Maybe the Fed took away too much liquidity and backdoor QE is coming?
The rise in the euro today is peculiar.
If anything, you would expect it to go in the other direction based on a rising Treasury yields, better risk sentiment, solid economic data and a smaller chance of Fed rate cuts.
Instead, the opposite is underway. Fed fund futures are now pricing in a 13% chance of a 50 bps cut, up from zero at the start of the week. One caveat is that those numbers might be skewed by the problems in the short term funding market.
...and that brings us to the main point.
Something has gone wrong in the repo market. It was probably a confluence of elevated corporate issuance, Treasury auction settlements and tax payments but it's still worrisome. The world was supposed to be awash in liquidity and suddenly no one can find dollars.
What if the Fed removed too much liquidity during the balance sheet runoff?
That's a scenario that desks (and likely the Fed) is considering.
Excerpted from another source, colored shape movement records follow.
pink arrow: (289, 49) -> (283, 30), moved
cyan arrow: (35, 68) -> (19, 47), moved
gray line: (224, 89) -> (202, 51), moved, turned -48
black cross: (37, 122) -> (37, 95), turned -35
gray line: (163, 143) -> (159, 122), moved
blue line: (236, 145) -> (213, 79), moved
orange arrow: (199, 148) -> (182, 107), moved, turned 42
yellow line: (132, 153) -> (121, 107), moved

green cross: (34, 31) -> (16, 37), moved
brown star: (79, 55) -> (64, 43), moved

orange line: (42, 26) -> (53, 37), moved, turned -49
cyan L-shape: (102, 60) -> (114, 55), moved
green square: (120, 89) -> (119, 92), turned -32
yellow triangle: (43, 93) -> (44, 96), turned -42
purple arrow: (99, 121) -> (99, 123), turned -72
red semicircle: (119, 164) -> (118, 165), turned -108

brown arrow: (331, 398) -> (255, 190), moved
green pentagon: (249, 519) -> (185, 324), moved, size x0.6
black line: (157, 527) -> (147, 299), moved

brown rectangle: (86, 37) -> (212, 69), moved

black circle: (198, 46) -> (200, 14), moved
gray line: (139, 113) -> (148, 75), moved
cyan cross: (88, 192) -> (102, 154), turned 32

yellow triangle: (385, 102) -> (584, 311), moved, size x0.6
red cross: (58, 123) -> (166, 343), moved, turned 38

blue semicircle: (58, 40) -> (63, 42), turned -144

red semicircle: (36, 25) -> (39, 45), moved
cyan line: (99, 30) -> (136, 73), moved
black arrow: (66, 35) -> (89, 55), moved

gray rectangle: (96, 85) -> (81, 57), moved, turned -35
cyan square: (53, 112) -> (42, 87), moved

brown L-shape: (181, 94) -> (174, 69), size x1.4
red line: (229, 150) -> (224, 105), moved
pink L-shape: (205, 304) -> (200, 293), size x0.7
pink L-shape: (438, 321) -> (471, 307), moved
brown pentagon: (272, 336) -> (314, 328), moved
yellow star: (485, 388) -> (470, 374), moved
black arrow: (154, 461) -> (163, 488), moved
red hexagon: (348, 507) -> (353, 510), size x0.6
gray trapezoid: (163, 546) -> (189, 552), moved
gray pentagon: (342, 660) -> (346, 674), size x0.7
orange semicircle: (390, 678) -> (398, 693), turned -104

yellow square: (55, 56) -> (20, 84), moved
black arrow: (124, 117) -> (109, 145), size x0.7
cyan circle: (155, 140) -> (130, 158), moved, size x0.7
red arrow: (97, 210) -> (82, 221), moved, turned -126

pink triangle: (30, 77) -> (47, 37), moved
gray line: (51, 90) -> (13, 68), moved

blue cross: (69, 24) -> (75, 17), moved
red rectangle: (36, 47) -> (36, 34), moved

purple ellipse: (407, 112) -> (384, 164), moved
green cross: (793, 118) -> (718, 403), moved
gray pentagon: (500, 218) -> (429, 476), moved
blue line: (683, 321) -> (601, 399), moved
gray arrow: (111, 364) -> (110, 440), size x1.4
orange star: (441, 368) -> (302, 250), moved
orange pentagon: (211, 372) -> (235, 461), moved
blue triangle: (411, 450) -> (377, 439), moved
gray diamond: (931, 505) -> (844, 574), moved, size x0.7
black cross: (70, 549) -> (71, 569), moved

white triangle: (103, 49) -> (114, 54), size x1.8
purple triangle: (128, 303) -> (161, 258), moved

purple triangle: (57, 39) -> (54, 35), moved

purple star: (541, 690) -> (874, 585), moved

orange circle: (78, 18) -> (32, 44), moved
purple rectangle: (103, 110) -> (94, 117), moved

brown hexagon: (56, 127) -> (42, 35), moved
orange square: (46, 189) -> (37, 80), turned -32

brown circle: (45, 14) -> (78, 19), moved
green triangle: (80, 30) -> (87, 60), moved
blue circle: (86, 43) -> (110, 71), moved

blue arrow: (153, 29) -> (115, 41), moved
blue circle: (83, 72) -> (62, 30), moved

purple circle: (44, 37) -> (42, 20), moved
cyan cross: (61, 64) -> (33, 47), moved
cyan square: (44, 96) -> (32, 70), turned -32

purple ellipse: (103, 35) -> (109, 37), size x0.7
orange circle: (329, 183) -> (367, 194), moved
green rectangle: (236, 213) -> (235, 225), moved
BMO sees three possibilities with a chance of all three coming tomorrow:
- Lowering IOER by 5 basis points
- A standing repo facility (rather than today's one off)
- Restarting balance sheet growth
The third one is backdoor QE (if not frontdoor QE). The announcement probably wouldn't be immediate but would be a pledge to keep the balance sheet growing at the same pace as liabilities with a restart coming in Q4. Currently, the balance sheet is about $3.6 trillion while reserve balances and reverse repos total about $2.0 trillion. This was thought to be a reasonable buffer but no one was sure and now it looks like it's too small.
So the risk tomorrow is that we see some kind of balance sheet hint or announcement. If that's the case, the market will give the dollar the QE treatment. Needless to say, that could lead to a 1-2% short-term move, depending on what happens with rates.